Apakah Hamas sekarang akan meninggalkan sayap garis kerasnya atau akan menggandakannya, dan apa artinya bagi masa depan kelompok tersebut dan bagi kebangkitan kembali negosiasi gencatan senjata dan pertukaran sandera antara Hamas dan Israel?
Sinwar menggantikan pemimpin Hamas sebelumnya, Ismail Haniyeh, setelah Haniyeh tewas pada bulan Juli dalam sebuah ledakan di Iran yang secara luas disalahkan pada Israel.
Sebagai arsitek serangan 7 Oktober 2023 di Israel selatan yang memicu perang di Gaza, Sinwar adalah pilihan yang menantang pada saat beberapa orang memperkirakan kelompok militan tersebut akan mengambil pendekatan yang lebih damai dan berusaha untuk mengakhiri konflik.
Pembunuhan Sinwar tampaknya merupakan pertemuan garis depan yang tidak disengaja dengan pasukan Israel pada hari Rabu.

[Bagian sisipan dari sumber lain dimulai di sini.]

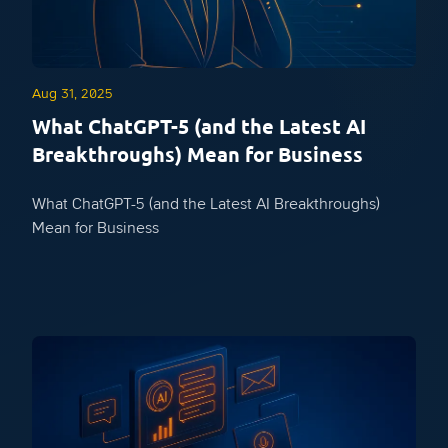
Aug 31, 2025
What ChatGPT-5 (and the Latest AI
Breakthroughs) Mean for Business
What ChatGPT-5 (and the Latest AI Breakthroughs)
Mean for Business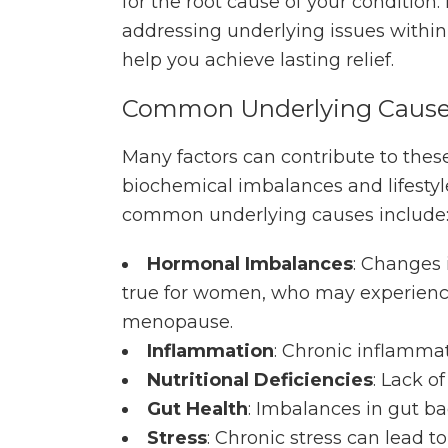
for the root cause of your condition.
addressing underlying issues within
help you achieve lasting relief.
Common Underlying Caus
Many factors can contribute to these
biochemical imbalances and lifestyl
common underlying causes include
Hormonal Imbalances
: Changes 
true for women, who may experience 
menopause.
Inflammation
: Chronic inflammat
Nutritional Deficiencies
: Lack o
Gut Health
: Imbalances in gut ba
Stress
: Chronic stress can lead 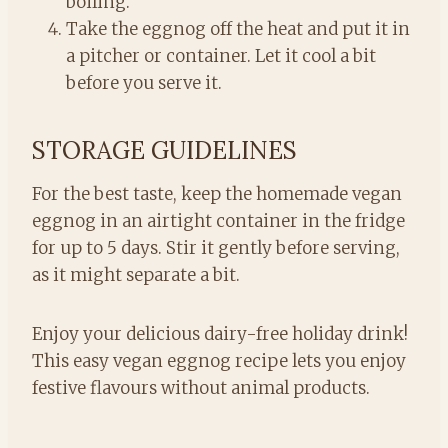
boiling.
Take the eggnog off the heat and put it in
a pitcher or container. Let it cool a bit
before you serve it.
STORAGE GUIDELINES
For the best taste, keep the homemade vegan
eggnog in an airtight container in the fridge
for up to 5 days. Stir it gently before serving,
as it might separate a bit.
Enjoy your delicious dairy-free holiday drink!
This easy vegan eggnog recipe lets you enjoy
festive flavours without animal products.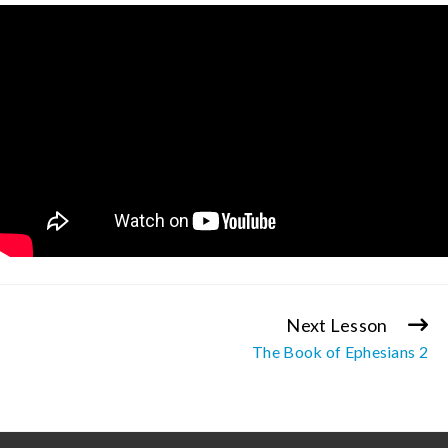
Next Lesson
Continue
The Book of Ephesians 2
Reading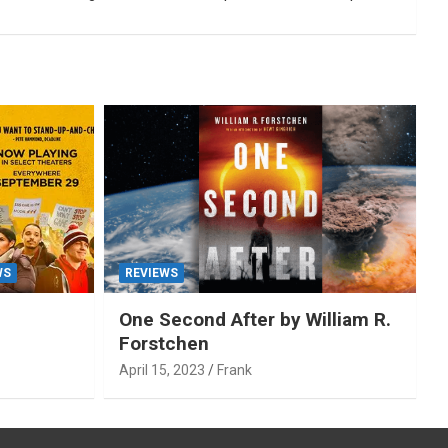
WS
REVIEWS
One Second After by William R.
Forstchen
April 15, 2023
Frank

7 Strategi Hamas Selepas Kematian Yahya Sinwar
1. Hamas Pilih Posisi Bertahan
Pembunuhan Sinwar menandai kemenangan simbolis besar bagi Israel dalam perang selama setahun melawan Hamas di Gaza. Namun, hal itu juga memungkinkan Hamas untuk menganggapnya sebagai pahlawan yang tewas di medan perang, bukan bersembunyi di terowongan.